I used to think I have to improve in relating and connecting (i have spent a fortune on self help, communication, emotional intelligence, spiritual intelligence, psychology, astrology to name a few that again have been used to help get answers for others but me) but of late, I have given up on that as the other (not the self) has to be an active participant in the relating.
My heart goes out to the questioner. I have Jupiter in Libra and I tend to fall flat on my face when I over strive to try to fit into groups. Been scapegoated too!
I hope you find that one special friend who accepts and gets you! It should make all the difference! 🩷
@Elsa, what makes Libra so vulnerable to this? Is it a people pleasing issue?
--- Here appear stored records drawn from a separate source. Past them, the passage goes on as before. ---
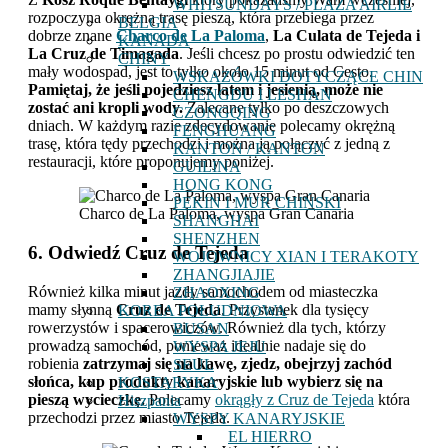
WHITSUNDAYS / PLAŻA AIRLIE
rozpoczyna okrężną trasę pieszą, która przebiega przez
BELGIA
dobrze znane
Charco de La Paloma
,
La Culata de Tejeda i
KANADA
La Cruz de Timagada
. Jeśli chcesz po prostu odwiedzić ten
CHINY
mały wodospad, jest to tylko około 15 minut od Cesto.
WSKAZÓWKI DOTYCZĄCE CHIN
Pamiętaj, że jeśli pojedziesz latem i jesienią, może nie
CHENGDU I LESHAN
zostać ani kropli wody.
Zalecane tylko po deszczowych
CZONGQING
dniach. W każdym razie zdecydowanie polecamy okrężną
FENGHUANG
trasę, która tędy przechodzi i można ją połączyć z jedną z
KANTON / KANTON
restauracji, które proponujemy poniżej.
GUILINA
HONG KONG
PEKIN I MUR CHIŃSKI
Charco de La Paloma, wyspa Gran Canaria
SHANGHAI
SHENZHEN
6. Odwiedź Cruz de Tejeda
WOJOWNICY XIAN I TERAKOTY
ZHANGJIAJIE
Również kilka minut jazdy samochodem od miasteczka
ZHAOXING
mamy słynną
Cruz de Tejeda
. Przystanek dla tysięcy
KOREA POŁUDNIOWA
rowerzystów i spacerowiczów. Również dla tych, którzy
BUSAN
prowadzą samochód, ponieważ idealnie nadaje się do
WYSPA JEJU
robienia
zatrzymaj się na kawę, zjedz, obejrzyj zachód
SEUL
słońca, kup produkty kanaryjskie lub wybierz się na
KOSTARYKA
pieszą wycieczkę.
Polecamy
okrągły z Cruz de Tejeda
która
Hiszpania
przechodzi przez miasto Tejeda.
WYSPY KANARYJSKIE
EL HIERRO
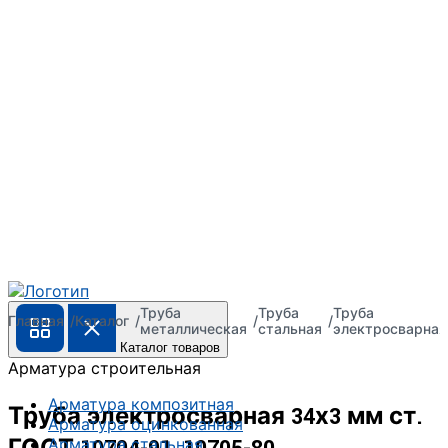
Труба
Труба
Труба
Главная
Каталог
металлическая
стальная
электросварная
Каталог товаров
Арматура строительная
Арматура композитная
Труба электросварная 34х3 мм ст.
Арматура оцинкованная
Арматура стальная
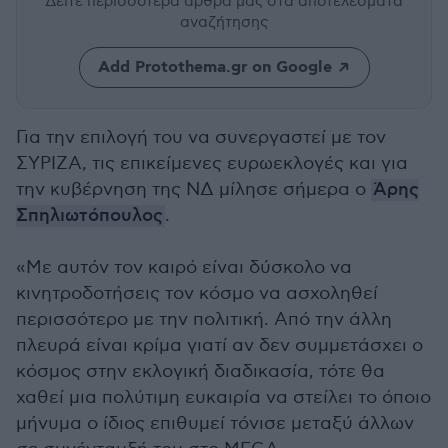
Δείτε περισσότερα άρθρα μας
στα αποτελέσματα
αναζήτησης
Add Protothema.gr on Google
Για την επιλογή του να συνεργαστεί με τον
ΣΥΡΙΖΑ, τις επικείμενες ευρωεκλογές και για
την κυβέρνηση της ΝΔ μίλησε σήμερα ο
Άρης
Σπηλιωτόπουλος
.
«Με αυτόν τον καιρό είναι δύσκολο να
κινητροδοτήσεις τον κόσμο να ασχοληθεί
περισσότερο με την πολιτική. Από την άλλη
πλευρά είναι κρίμα γιατί αν δεν συμμετάσχει ο
κόσμος στην εκλογική διαδικασία, τότε θα
χαθεί μια πολύτιμη ευκαιρία να στείλει το όποιο
μήνυμα ο ίδιος επιθυμεί τόνισε μεταξύ άλλων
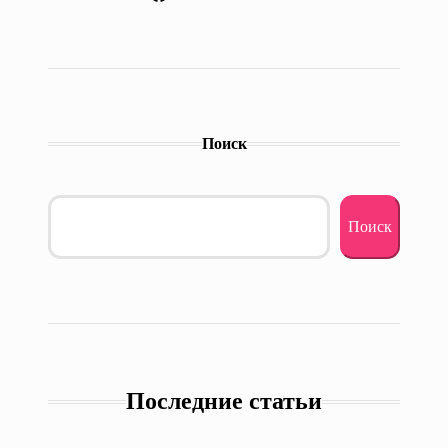
Поиск
Поиск
Последние статьи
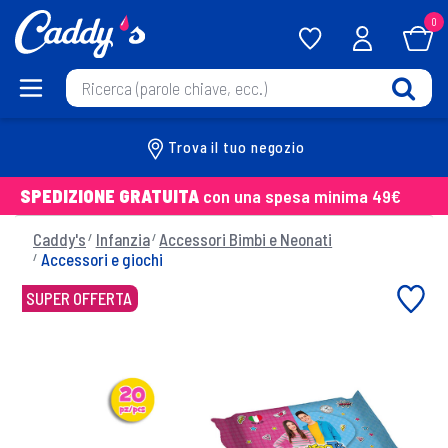
0
Trova il tuo negozio
SPEDIZIONE GRATUITA
con una spesa minima 49€
Caddy's
Infanzia
Accessori Bimbi e Neonati
Accessori e giochi
SUPER OFFERTA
Libra is not vulnerable to this, it just pains them more than most!
Then it sounds like that means they feel vulnerable being disliked or if people don’t agree or are mad at them?
Yes, I guess that’s true. I’m sorry if I misunderstood.
What I thought I was saying, is Libra tends to be able to get along.
I see! Yes. That is true. I’ve rarely met one that is very disagreeable-they listen well too. At least my best friend did.
Excuse me, but I would suggest deeper self-awareness for Libra.
From my long experience with Librans, including Mother, a husband, and many friends, the infamous denied anger drove me crazy.
“Why do I feel so pissed off when I’m with William??”
And guilty! … they were soooo gentle and nice.
Yeah.
Though not of that sign myself, a stellium in Libra in the First House has bequeathed me with similar traits, hard to spot at first..
“Why is he so mad at me??” Lol!
Taking my own advice on self-awareness has improved my relationships immeasurably.
Thanks for writing this Elsa. I’ve spent a lifetime trying to self-reflect enough to figure out what I’m doing “wrong.” I came to the conclusion that one issue is I wasn’t willing to pay the price of inclusion, which would have meant exorcizing my favorite parts of myself.
Or maybe this is my showy of protecting me from concluding that I am just too broken to be loved unconditionally.
It’s tremendously painful and confusing.
Elena commented “be open to the possibility that we could be on the autism spectrum. She may be on to something.” I often make a simple factual observation, and people react as if I have insinuated something I never intended. And I struggle to give the social reactions that are expected; being authentic is too important to me.
Mean girls are a thing.
Pan, having my own version of this, the questions were “what do I need to see in me?” and “when do I walk away?” The tendency has been to hang on, keep hurting, try to learn the lesson. One day a friend said, “Maybe the lesson is to see it’s not a fit. It’s not personal.”
Game-changer!
Go listen to Shari Elf’s “I Like Myself (so you don’t have to)” on youtube, and dance!